Ainda que tenha falhas, a Lei Rouanet, de 1991, trouxe benefícios evidentes e tornou-se o principal meio de incentivo cultural no Brasil, graças à quase inexistência de mecenato e à esqualidez orçamentária do Mi­nistério da Cultura. 

Para medir esse sucesso, basta observar os números: 
em 2003, foram movimentados R$ 430 milhões; no ano passado, os recursos atingiram R$ 1,3 bilhão. 

Mas voltando às falhas, para come­çar, mais de 70% dos produto­res culturais que se candida­tam ao benefício são deixados de fora do bolo - muitos por evidente limitação artística, mas outros porque são incapa­zes de competir, em condição de igualdade, com organiza­ções culturais fortes e conheci­das do mercado.

Assim, o sistema criado pela Lei Rouanet favorece quem te­ria condições de obter recur­sos de outra maneira. Um caso notável ocorreu em 2006, quando a trupe canadense Cirque du Soleil fez uma tempora­da no Brasil parcialmente fi­nanciada com recursos públi­cos oriundos de renúncia fiscal - a promotora do espetáculo, a mexicana Companhia Interámericana de Entretenimento, foi autorizada pelo Ministério da Cultura a captar R$ 9,4 mi­lhões. 

É difícil aceitar como ra­zoável que um grupo artístico mundialmente famoso, que co­bra até R$ 370 por ingresso, te­nha necessidade de se finan­ciar com o dinheiro do contri­buinte brasileiro.
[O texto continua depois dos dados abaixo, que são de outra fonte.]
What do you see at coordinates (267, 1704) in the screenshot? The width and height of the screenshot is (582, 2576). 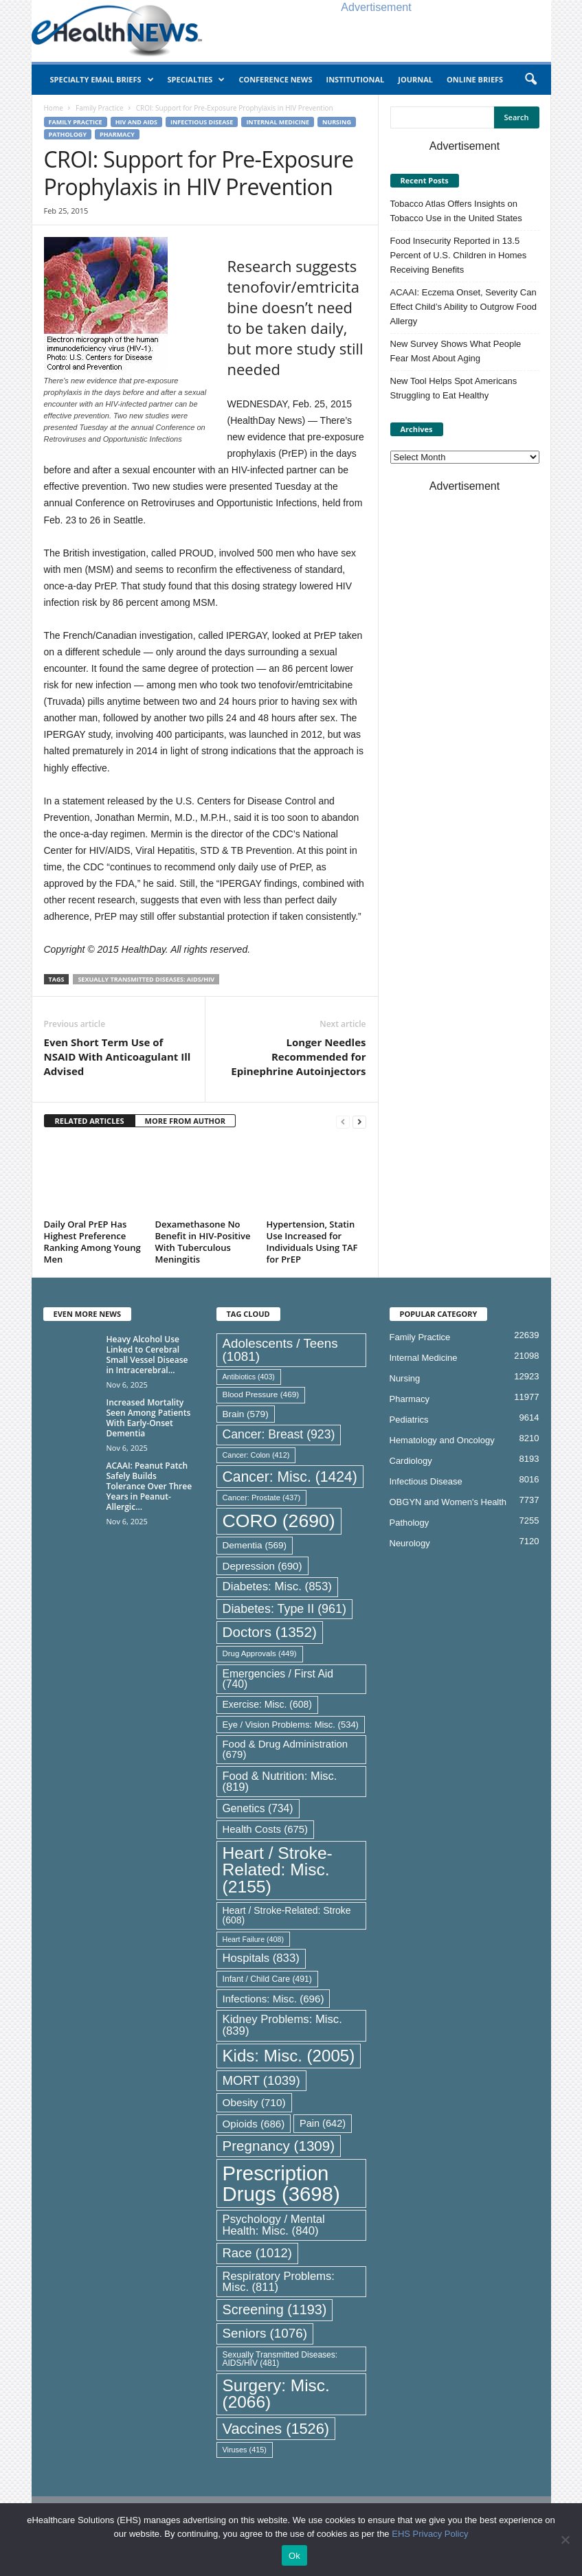 I see `Exercise: Misc. [Exercise: Misc. (608 items)]` at bounding box center [267, 1704].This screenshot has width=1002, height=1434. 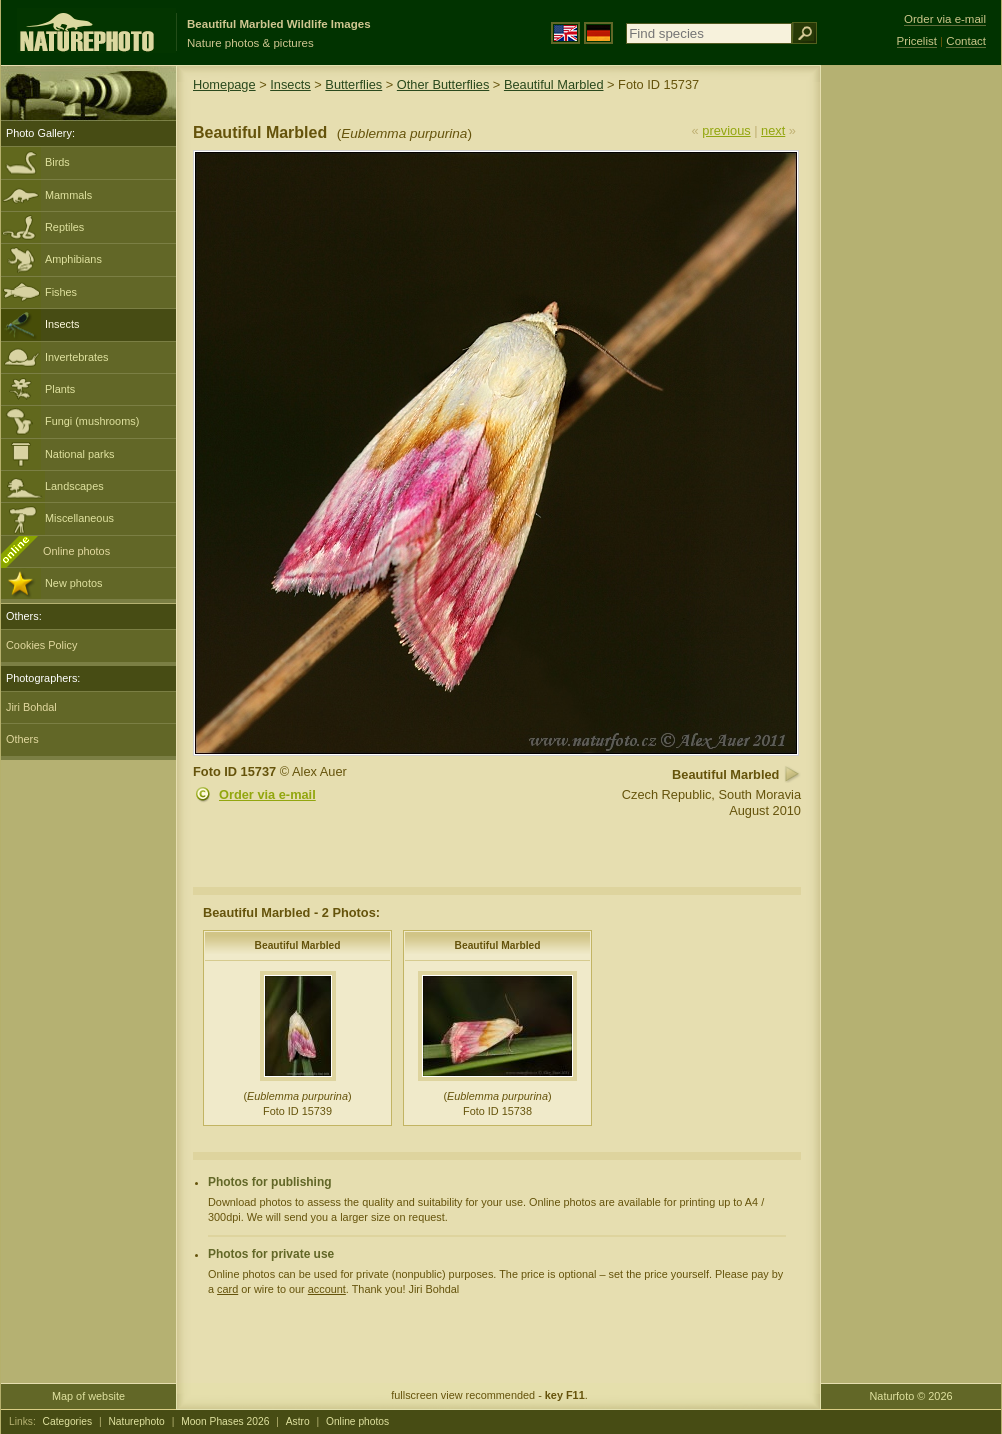 I want to click on Order via e-mail, so click(x=267, y=794). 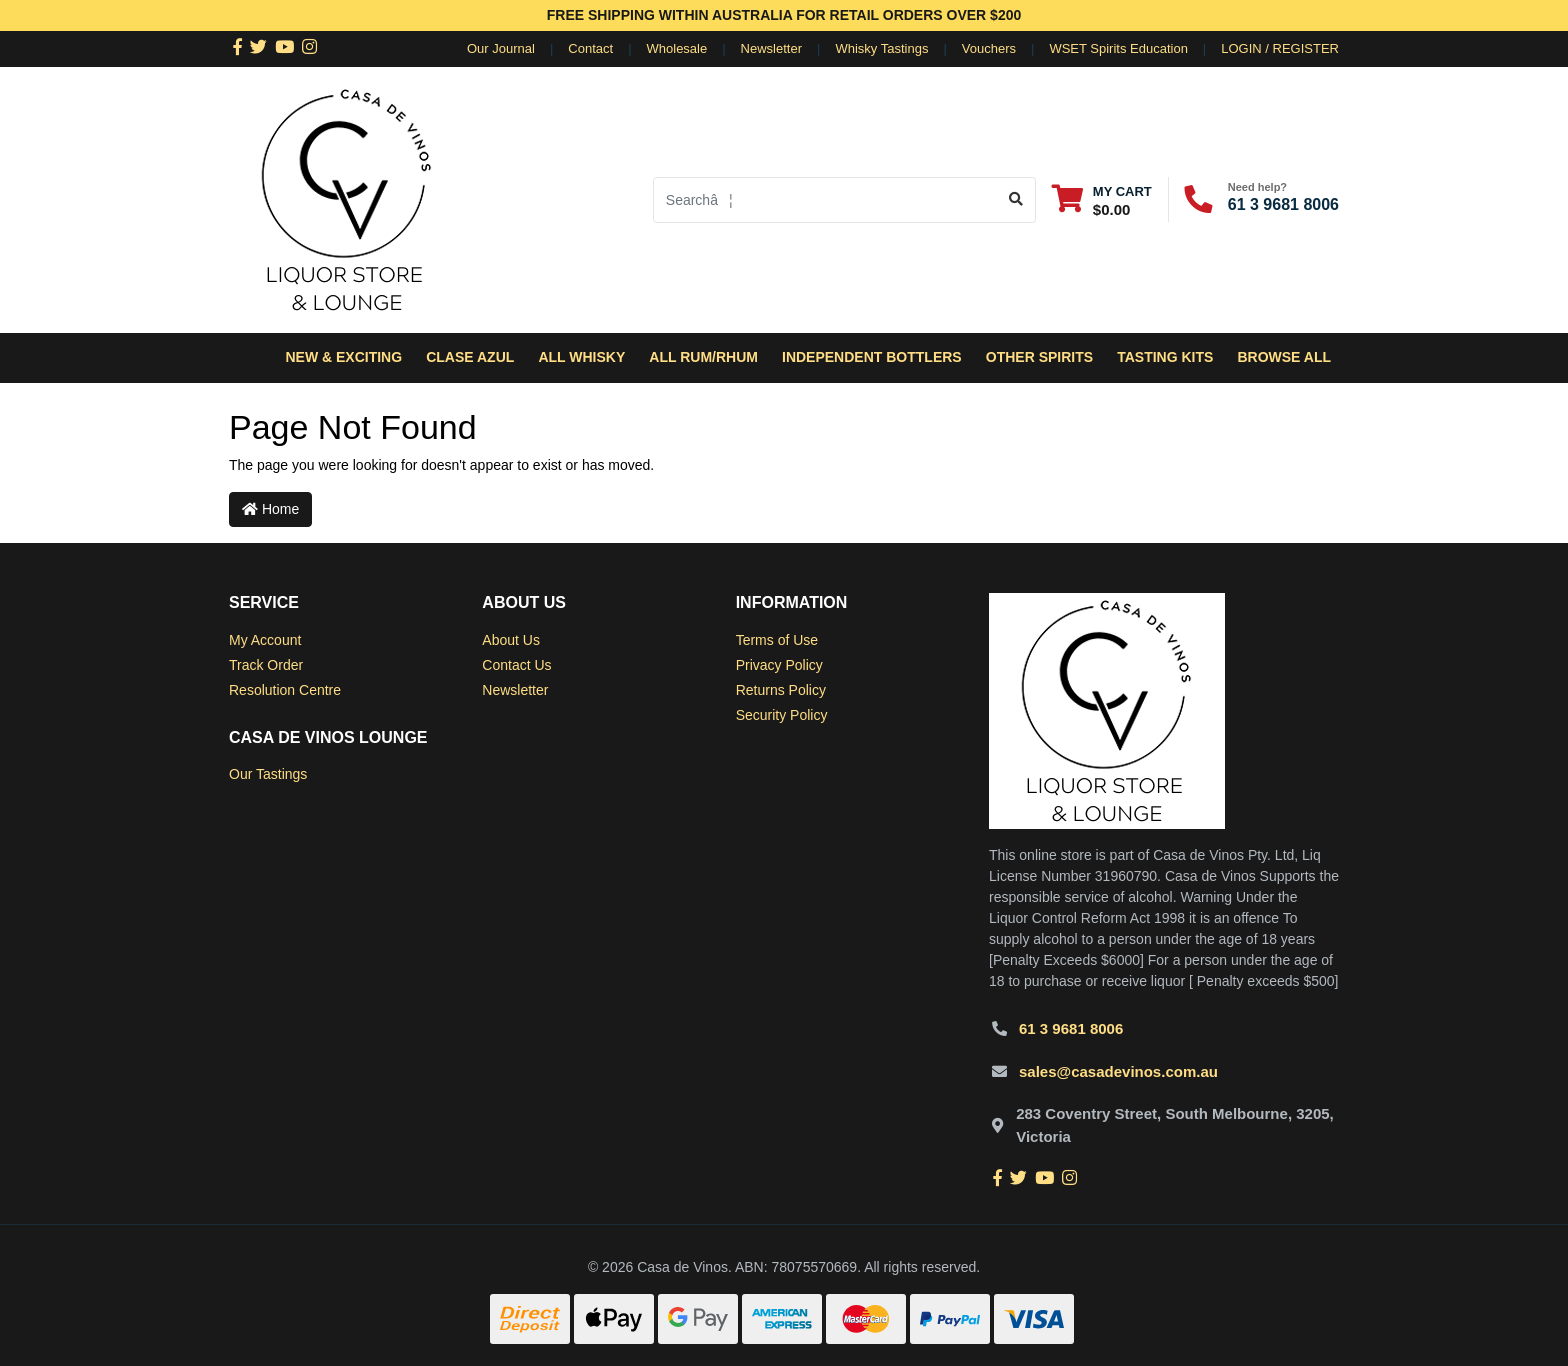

Exemplos co­mo esse se multiplicam.

Outra distorção importante da Lei Rouanet é que as empre­sas que aceitam investir nesses projetos culturais, muitas ve­zes financiando fundações pri­vadas, não só abatem integral­mente o valor do Imposto de Renda, como também podem associar sua marca ao evento, sem que o uso de recursos pú­blicos fique suficientemente claro para a platéia. 

Trata-se de marketing gratuito, geral­mente com grande visibilida­de, uma vez que boa parte dos projetos aprovados é protago­nizada por artistas renomados e por grandes produções.

Uma proposta de reforma da lei, que tramita na Câmara, pre­vê justamente que projetos considerados ""viáveis" do pon­to de vista comercial, isto é, que possam obter recursos e atrair público sem a necessida­de de incentivos fiscais, sejam excluídos do mecanismo de fo­mento cultural. 

A decisão so­bre essa viabilidade seria toma­da pela Comissão Nacional de Incentivo à Cultura, entidade do Ministério da Cultura res­ponsável atualmente por apro­var os projetos encaminhados.

É um começo, pois o cerne do problema é a dependência que a Lei Rouanet parece ter criado no universo cultural brasileiro, isto é, só existe investimento em arte se as empresas tiverem abatimento fiscal de 100% e, de preferência, se houver garantia de sucesso de bilheteria. 

Espe­cialistas preveem que, caso o be­nefício seja reduzido para 30% ou 50%, como prevê o texto da reforma, haverá queda drástica dos recursos investidos, de­monstrando que o interesse cul­tural é, em muitos casos, limita­do à perspectiva do ganho finan­ceiro. 

Logo, os mecanismos de incentivo à cultura, embora vi­gentes há duas décadas, ainda não construíram laços efetivos e duradouros entre a produção artística e os "mecenas".